There’s been something going on with the cat’s left eye for about a week now, this cloudy gray ooze leaking out of her tear duct. I’ve been swabbing it away with a cotton ball, once in the morning before I leave for work and once in the evening when I get home. She doesn’t let Owen do it. We’ve been trying to hold off on another trip to the vet. Poor thing is already on five daily medications, and at some point you’ve just got to consider quality of life. 

Last Thursday we slept through our alarm. Owen told me to just hurry, go, he’d take care of all the cat’s morning stuff. After I left, he was able to get her hyperthyroid drops in one ear, but after that she ran under our bed, scooting out of his reach as he went from one side of the bed to the other, trying to grab her. She didn’t even come out when he shook her bag of treats. He tried for forty-five minutes before he really needed to go. 

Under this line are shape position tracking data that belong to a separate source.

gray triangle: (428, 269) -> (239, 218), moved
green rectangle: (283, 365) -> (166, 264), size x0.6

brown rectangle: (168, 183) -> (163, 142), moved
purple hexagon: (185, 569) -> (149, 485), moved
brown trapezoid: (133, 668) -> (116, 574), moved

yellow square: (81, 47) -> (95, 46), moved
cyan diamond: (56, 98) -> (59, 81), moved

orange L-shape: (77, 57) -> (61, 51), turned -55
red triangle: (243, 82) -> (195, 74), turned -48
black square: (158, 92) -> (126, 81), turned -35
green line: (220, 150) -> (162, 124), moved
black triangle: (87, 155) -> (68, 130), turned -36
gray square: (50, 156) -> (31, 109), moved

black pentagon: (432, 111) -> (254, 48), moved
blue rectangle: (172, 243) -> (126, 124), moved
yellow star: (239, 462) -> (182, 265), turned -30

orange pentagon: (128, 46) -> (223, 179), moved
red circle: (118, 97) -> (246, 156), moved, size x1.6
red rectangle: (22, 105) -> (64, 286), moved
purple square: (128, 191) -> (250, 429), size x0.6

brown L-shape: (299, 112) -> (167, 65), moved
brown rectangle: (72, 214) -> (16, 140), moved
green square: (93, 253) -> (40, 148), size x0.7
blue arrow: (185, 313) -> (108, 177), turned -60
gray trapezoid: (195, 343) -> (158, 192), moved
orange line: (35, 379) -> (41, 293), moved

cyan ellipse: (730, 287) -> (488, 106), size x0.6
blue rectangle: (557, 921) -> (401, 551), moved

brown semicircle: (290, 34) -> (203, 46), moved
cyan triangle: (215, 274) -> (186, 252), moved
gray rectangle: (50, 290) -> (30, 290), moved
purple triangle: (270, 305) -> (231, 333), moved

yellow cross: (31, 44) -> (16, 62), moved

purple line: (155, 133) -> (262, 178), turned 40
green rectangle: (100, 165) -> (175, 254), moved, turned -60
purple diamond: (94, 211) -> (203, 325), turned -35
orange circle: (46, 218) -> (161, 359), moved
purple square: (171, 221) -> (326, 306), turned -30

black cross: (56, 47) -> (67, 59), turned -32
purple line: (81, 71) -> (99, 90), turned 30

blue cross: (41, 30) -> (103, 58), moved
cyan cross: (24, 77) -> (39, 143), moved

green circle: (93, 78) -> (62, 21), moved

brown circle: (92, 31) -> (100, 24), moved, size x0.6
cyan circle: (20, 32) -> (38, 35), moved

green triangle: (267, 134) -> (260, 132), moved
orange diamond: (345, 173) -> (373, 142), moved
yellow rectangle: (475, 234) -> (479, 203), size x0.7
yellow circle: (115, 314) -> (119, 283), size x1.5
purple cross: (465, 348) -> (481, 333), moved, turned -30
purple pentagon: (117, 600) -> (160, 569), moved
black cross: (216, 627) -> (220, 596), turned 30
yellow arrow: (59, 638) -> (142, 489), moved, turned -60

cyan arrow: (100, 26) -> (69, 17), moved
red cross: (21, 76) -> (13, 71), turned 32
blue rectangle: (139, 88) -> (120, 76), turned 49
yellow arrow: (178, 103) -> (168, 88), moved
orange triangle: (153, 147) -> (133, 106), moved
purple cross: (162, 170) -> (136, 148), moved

When we got home that night there was this black scab crusted over half her left eye. It looked thick and craggy. I fed her, dampening a washcloth while she ate, and then I took off my shoes and waited on the couch. Sweet girl always comes to cuddle after she eats. Owen sat down beside me with his laptop and started flipping through some pictures his mom had sent from our weekend at the beach. The cat hopped up on my lap. I let her purr and rub her little face across mine for a bit, and then I clasped my hand around the back of her neck and began to dab at her eye with the damp washcloth.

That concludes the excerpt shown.